Dataset records
^^^^^^^^^^^^^^^^

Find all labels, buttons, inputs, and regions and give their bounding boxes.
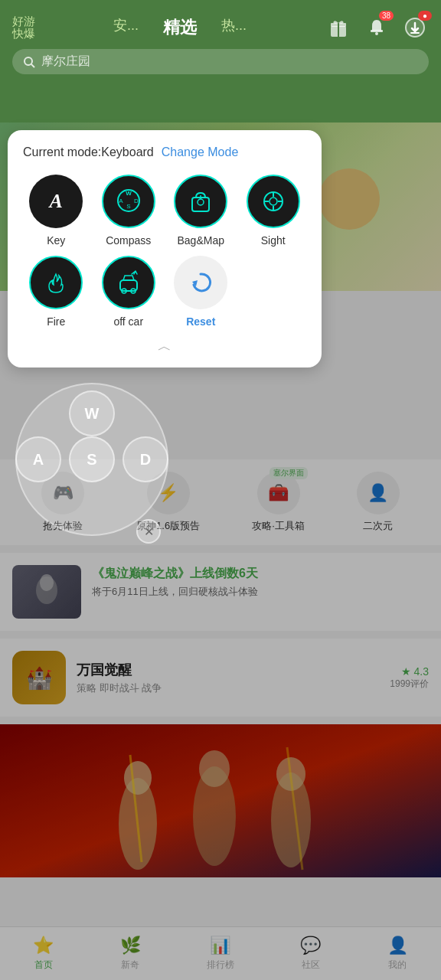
svg-text:S: S (126, 203, 130, 210)
gift-icon (328, 17, 349, 38)
keyboard-panel: Current mode:Keyboard Change Mode A Key … (8, 130, 322, 368)
bag-map-icon (186, 187, 215, 216)
offcar-icon (114, 268, 143, 297)
search-icon (23, 56, 35, 68)
key-item-fire[interactable]: Fire (23, 256, 90, 328)
app-logo: 好游 快爆 (12, 15, 35, 41)
wasd-a-button[interactable]: A (15, 436, 61, 482)
key-grid: A Key W S A D Compass (23, 175, 306, 328)
key-icon: A (50, 190, 63, 213)
reset-icon (186, 268, 215, 297)
wasd-overlay: W A S D ✕ (8, 375, 176, 544)
gift-icon-wrap[interactable] (325, 14, 352, 41)
search-bar[interactable]: 摩尔庄园 (12, 49, 429, 74)
key-item-key[interactable]: A Key (23, 175, 90, 247)
key-circle-compass: W S A D (102, 175, 155, 228)
key-circle-offcar (102, 256, 155, 309)
key-item-offcar[interactable]: off car (96, 256, 162, 328)
key-circle-bagmap (174, 175, 227, 228)
key-item-bagmap[interactable]: Bag&Map (168, 175, 234, 247)
nav-tabs: 安... 精选 热... (54, 16, 306, 39)
svg-rect-3 (371, 30, 383, 32)
notification-badge: 38 (379, 11, 394, 21)
key-label-bagmap: Bag&Map (178, 234, 224, 247)
key-label-offcar: off car (113, 315, 143, 328)
sight-icon (259, 187, 288, 216)
nav-tab-hot[interactable]: 热... (221, 16, 247, 39)
change-mode-button[interactable]: Change Mode (162, 145, 239, 159)
key-label-key: Key (47, 234, 65, 247)
compass-icon: W S A D (115, 187, 142, 216)
wasd-w-button[interactable]: W (69, 390, 115, 436)
download-icon-wrap[interactable]: ● (401, 14, 429, 41)
nav-tab-featured[interactable]: 精选 (163, 16, 197, 39)
top-bar: 好游 快爆 安... 精选 热... (0, 0, 441, 122)
svg-text:W: W (126, 190, 132, 197)
key-label-sight: Sight (261, 234, 286, 247)
svg-point-17 (198, 199, 204, 205)
wasd-close-button[interactable]: ✕ (136, 519, 161, 544)
key-circle-reset (174, 256, 227, 309)
top-icons: 38 ● (325, 14, 429, 41)
svg-point-20 (270, 198, 277, 205)
key-circle-fire (29, 256, 83, 309)
notification-icon-wrap[interactable]: 38 (363, 14, 390, 41)
wasd-d-button[interactable]: D (122, 436, 168, 482)
key-label-reset: Reset (186, 315, 215, 328)
svg-line-8 (31, 64, 34, 67)
panel-header: Current mode:Keyboard Change Mode (23, 145, 306, 159)
mode-label: Current mode:Keyboard (23, 145, 154, 159)
key-item-reset[interactable]: Reset (168, 256, 234, 328)
key-item-sight[interactable]: Sight (240, 175, 307, 247)
svg-point-7 (24, 57, 32, 65)
search-input-text: 摩尔庄园 (41, 54, 90, 70)
fire-icon (41, 268, 70, 297)
key-circle-key: A (29, 175, 83, 228)
key-item-compass[interactable]: W S A D Compass (96, 175, 162, 247)
nav-tab-android[interactable]: 安... (113, 16, 139, 39)
svg-point-4 (375, 32, 378, 35)
wasd-s-button[interactable]: S (69, 436, 115, 482)
key-circle-sight (247, 175, 300, 228)
panel-collapse-arrow[interactable]: ︿ (23, 337, 306, 355)
download-badge: ● (418, 11, 432, 21)
key-label-fire: Fire (47, 315, 65, 328)
svg-text:A: A (119, 198, 123, 204)
svg-text:D: D (134, 198, 139, 204)
key-label-compass: Compass (106, 234, 151, 247)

^^^^^^^^^^^^^^^^

_Directions for this task_.
Using the entries above, say how many lines include the word "wasd", with no other output.

_Output_.
6